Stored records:
------

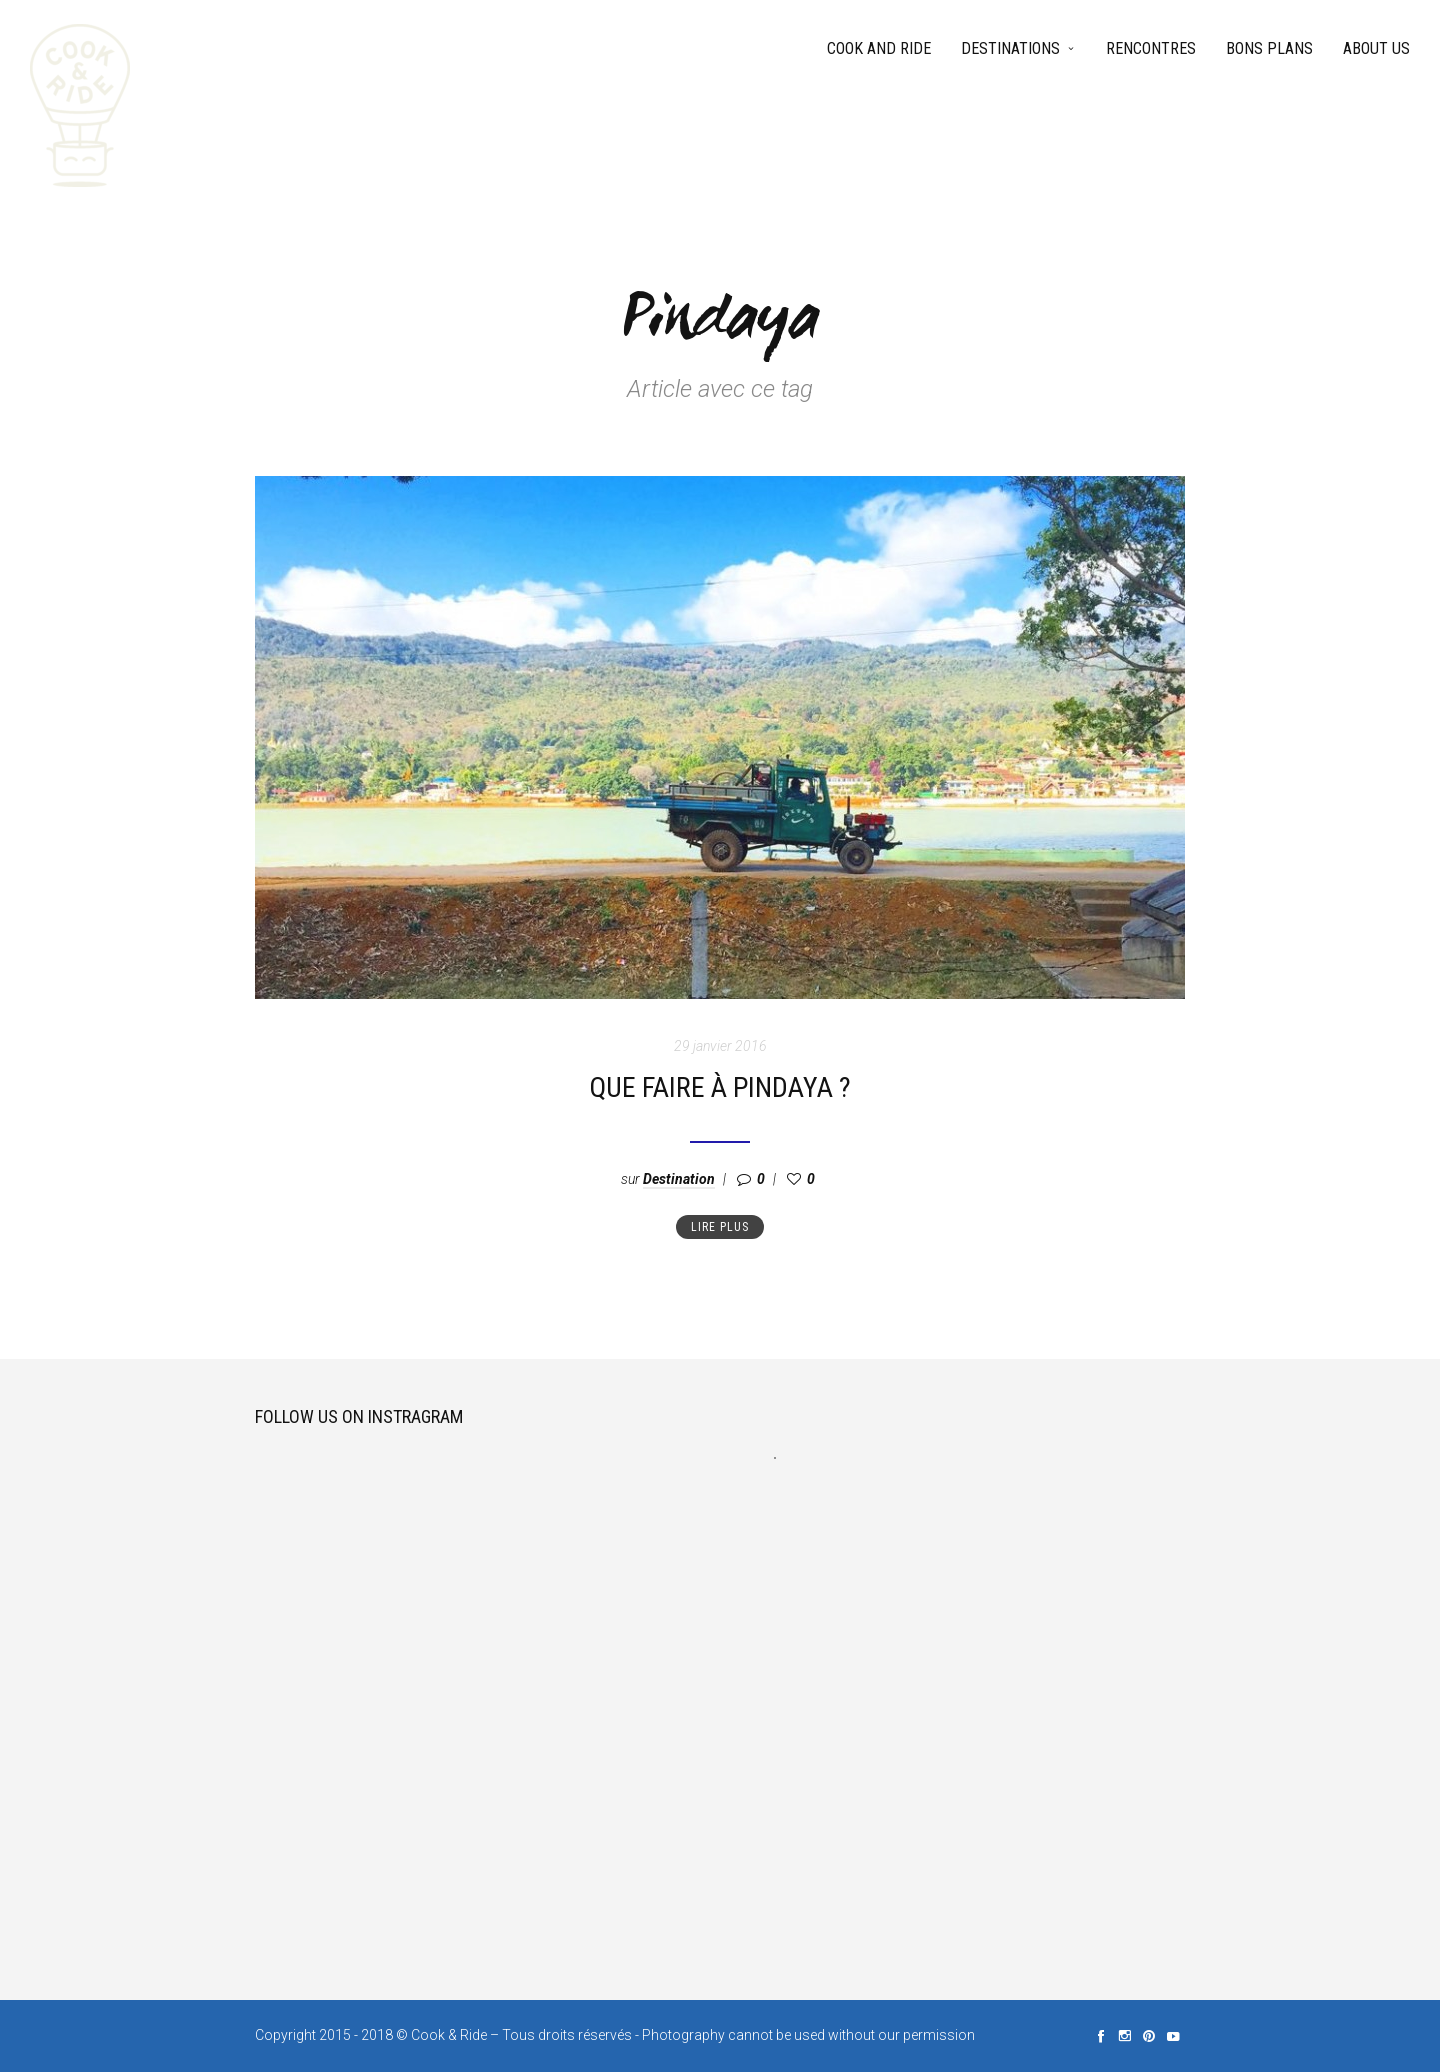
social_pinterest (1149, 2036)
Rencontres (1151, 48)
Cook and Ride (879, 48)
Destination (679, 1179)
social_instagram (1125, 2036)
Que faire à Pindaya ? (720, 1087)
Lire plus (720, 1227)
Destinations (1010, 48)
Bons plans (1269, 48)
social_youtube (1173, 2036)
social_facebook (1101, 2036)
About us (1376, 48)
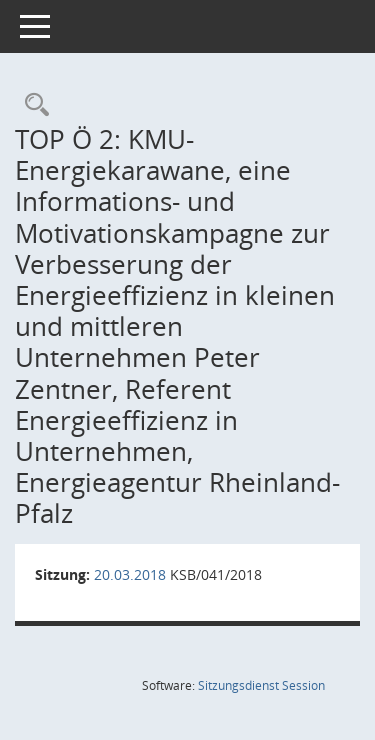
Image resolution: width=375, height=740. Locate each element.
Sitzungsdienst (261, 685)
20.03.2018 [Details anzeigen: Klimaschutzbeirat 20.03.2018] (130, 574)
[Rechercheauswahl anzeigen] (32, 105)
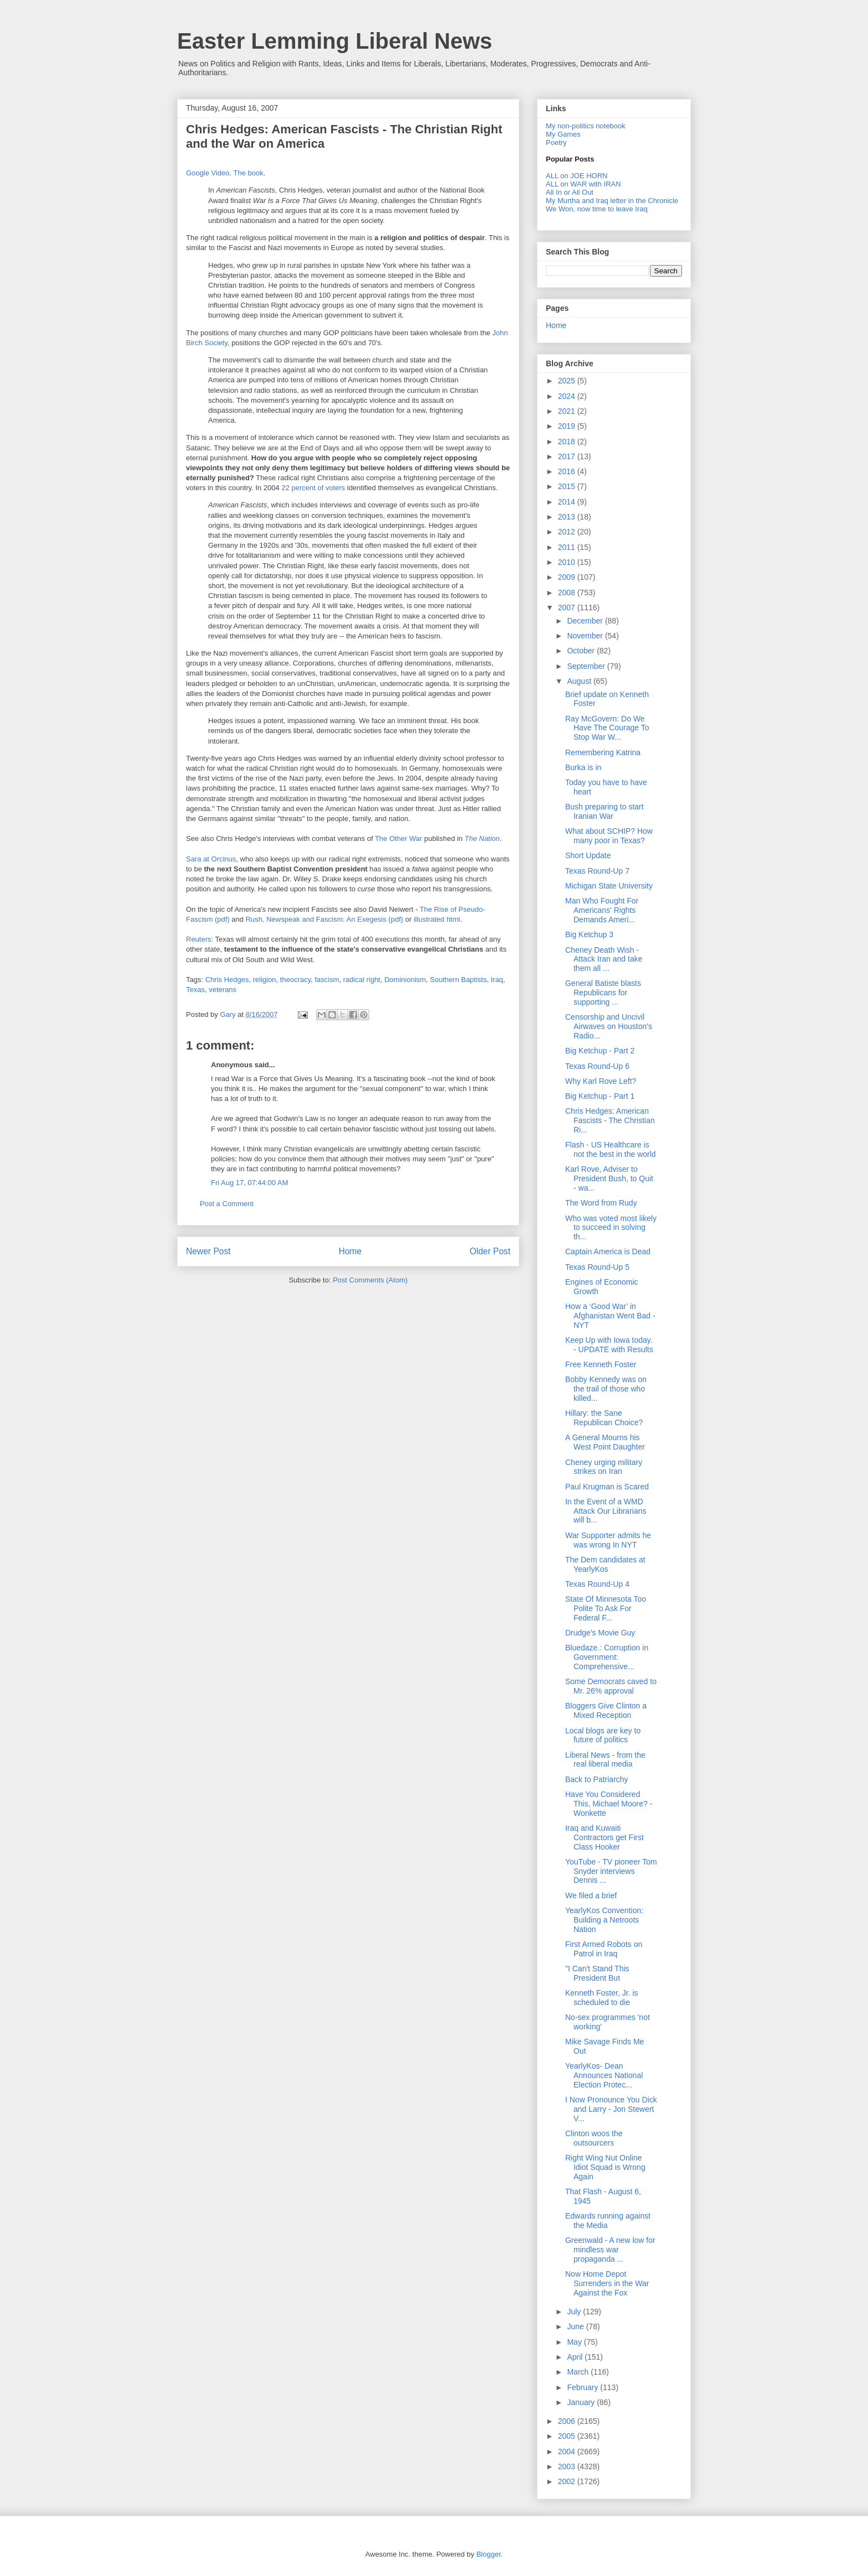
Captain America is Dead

------

**Task instructions**
Render the data above verbatim and without pictures.

**Answer to this task**
social_pinterest (1149, 2036)
Rencontres (1151, 48)
Cook and Ride (879, 48)
Destination (679, 1179)
social_instagram (1125, 2036)
Que faire à Pindaya ? (720, 1087)
Lire plus (720, 1227)
Destinations (1010, 48)
Bons plans (1269, 48)
social_youtube (1173, 2036)
social_facebook (1101, 2036)
About us (1376, 48)
Image resolution: width=375, height=740. Locate each element.
Sitzungsdienst (261, 685)
20.03.2018 [Details anzeigen: Klimaschutzbeirat 20.03.2018] (130, 574)
[Rechercheauswahl anzeigen] (32, 105)
Captain America is Dead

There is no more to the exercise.